01 -
Preheat oven to 175°C. Grease and flour two 20-centimeter round cake pans or line with parchment paper.
02 -
In a medium bowl, whisk together all-purpose flour, ground pistachios, baking powder, baking soda, and salt until well incorporated.
03 -
In a large bowl, beat softened butter and granulated sugar until pale and fluffy, about 3 to 5 minutes.
04 -
Add the eggs one at a time, mixing well after each addition. Stir in vanilla extract and almond extract if using.
05 -
Alternately add dry ingredients and buttermilk to the butter mixture, beginning and ending with the dry mixture. Mix just until combined; do not overmix.
06 -
Divide batter evenly between prepared pans. Bake for 25–30 minutes, or until a toothpick inserted into the center emerges clean. Let cakes cool in pans for 10 minutes, then transfer to wire racks to cool completely.
07 -
In a small saucepan over medium heat, combine raspberries, granulated sugar, lemon juice, cornstarch, and water. Stir constantly and cook until thickened to a jam-like consistency, about 5 to 7 minutes.
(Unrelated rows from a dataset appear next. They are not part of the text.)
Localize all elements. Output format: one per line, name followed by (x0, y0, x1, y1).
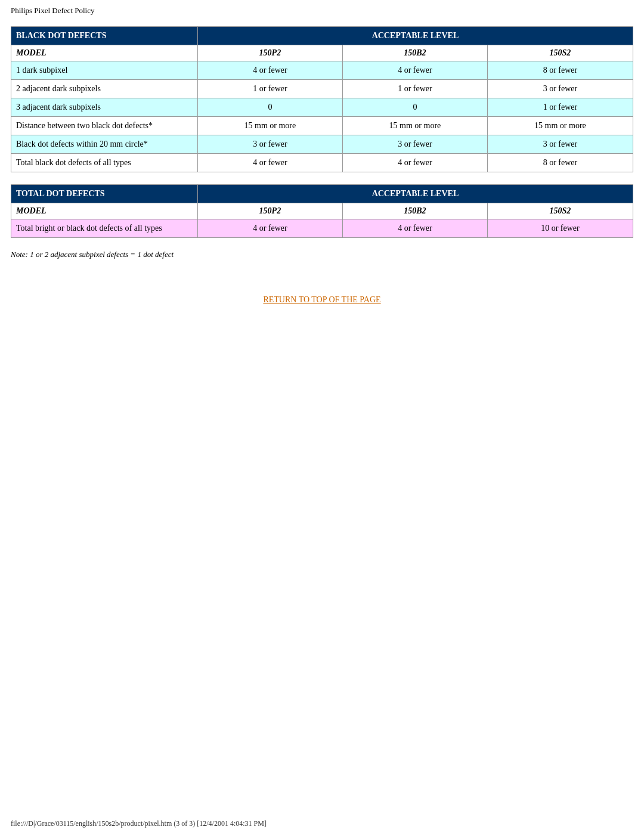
total-dot-header-right: ACCEPTABLE LEVEL (197, 185, 633, 203)
total-dot-defects-table: TOTAL DOT DEFECTS ACCEPTABLE LEVEL MODEL… (11, 184, 633, 238)
row-desc: 2 adjacent dark subpixels (11, 80, 198, 98)
page-header: Philips Pixel Defect Policy (11, 6, 633, 16)
row-col2: 4 or fewer (342, 219, 487, 238)
row-col1: 4 or fewer (197, 154, 342, 172)
row-desc: Total black dot defects of all types (11, 154, 198, 172)
row-col2: 4 or fewer (342, 61, 487, 80)
row-col1: 4 or fewer (197, 61, 342, 80)
page-title: Philips Pixel Defect Policy (11, 6, 94, 15)
page-footer: file:///D|/Grace/03115/english/150s2b/pr… (11, 819, 267, 828)
black-dot-header-row: BLACK DOT DEFECTS ACCEPTABLE LEVEL (11, 27, 633, 45)
row-col3: 8 or fewer (487, 61, 633, 80)
total-dot-model-col2: 150B2 (342, 203, 487, 219)
total-dot-model-col1: 150P2 (197, 203, 342, 219)
total-dot-model-label: MODEL (11, 203, 198, 219)
row-col3: 10 or fewer (487, 219, 633, 238)
table-row: Total black dot defects of all types4 or… (11, 154, 633, 172)
black-dot-header-right: ACCEPTABLE LEVEL (197, 27, 633, 45)
row-desc: Total bright or black dot defects of all… (11, 219, 198, 238)
return-to-top-link[interactable]: RETURN TO TOP OF THE PAGE (263, 295, 380, 304)
row-desc: Distance between two black dot defects* (11, 117, 198, 135)
table-row: Distance between two black dot defects*1… (11, 117, 633, 135)
black-dot-model-row: MODEL 150P2 150B2 150S2 (11, 45, 633, 61)
return-link-container: RETURN TO TOP OF THE PAGE (11, 295, 633, 305)
row-desc: Black dot defects within 20 mm circle* (11, 135, 198, 154)
row-desc: 1 dark subpixel (11, 61, 198, 80)
table-row: 1 dark subpixel4 or fewer4 or fewer8 or … (11, 61, 633, 80)
black-dot-header-left: BLACK DOT DEFECTS (11, 27, 198, 45)
table-row: Total bright or black dot defects of all… (11, 219, 633, 238)
row-desc: 3 adjacent dark subpixels (11, 98, 198, 117)
row-col1: 3 or fewer (197, 135, 342, 154)
black-dot-model-col3: 150S2 (487, 45, 633, 61)
row-col3: 8 or fewer (487, 154, 633, 172)
total-dot-model-row: MODEL 150P2 150B2 150S2 (11, 203, 633, 219)
table-row: 2 adjacent dark subpixels1 or fewer1 or … (11, 80, 633, 98)
row-col3: 3 or fewer (487, 135, 633, 154)
black-dot-model-col1: 150P2 (197, 45, 342, 61)
row-col1: 4 or fewer (197, 219, 342, 238)
row-col3: 15 mm or more (487, 117, 633, 135)
row-col1: 1 or fewer (197, 80, 342, 98)
table-row: 3 adjacent dark subpixels001 or fewer (11, 98, 633, 117)
black-dot-defects-table: BLACK DOT DEFECTS ACCEPTABLE LEVEL MODEL… (11, 26, 633, 172)
table-row: Black dot defects within 20 mm circle*3 … (11, 135, 633, 154)
note: Note: 1 or 2 adjacent subpixel defects =… (11, 250, 633, 259)
row-col2: 0 (342, 98, 487, 117)
row-col1: 0 (197, 98, 342, 117)
row-col2: 1 or fewer (342, 80, 487, 98)
total-dot-header-left: TOTAL DOT DEFECTS (11, 185, 198, 203)
black-dot-model-col2: 150B2 (342, 45, 487, 61)
black-dot-model-label: MODEL (11, 45, 198, 61)
row-col3: 3 or fewer (487, 80, 633, 98)
total-dot-header-row: TOTAL DOT DEFECTS ACCEPTABLE LEVEL (11, 185, 633, 203)
row-col2: 15 mm or more (342, 117, 487, 135)
row-col3: 1 or fewer (487, 98, 633, 117)
total-dot-model-col3: 150S2 (487, 203, 633, 219)
row-col2: 3 or fewer (342, 135, 487, 154)
row-col1: 15 mm or more (197, 117, 342, 135)
row-col2: 4 or fewer (342, 154, 487, 172)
Remove from heat and cool fully.
08 -
In a large bowl, beat cream cheese and softened butter together until smooth and creamy, about 3 minutes. Gradually add powdered sugar, one cup at a time, beating until frosting is light and fluffy. Mix in vanilla extract and a pinch of salt until well blended.
09 -
Place one cake layer on a serving plate. Spread an even layer of cooled raspberry filling over the top. Top with the second cake layer, pressing down gently to secure.
10 -
Evenly coat the cake with cream cheese frosting, smoothing over top and sides. If desired, decorate with chopped pistachios and fresh raspberries for a polished finish.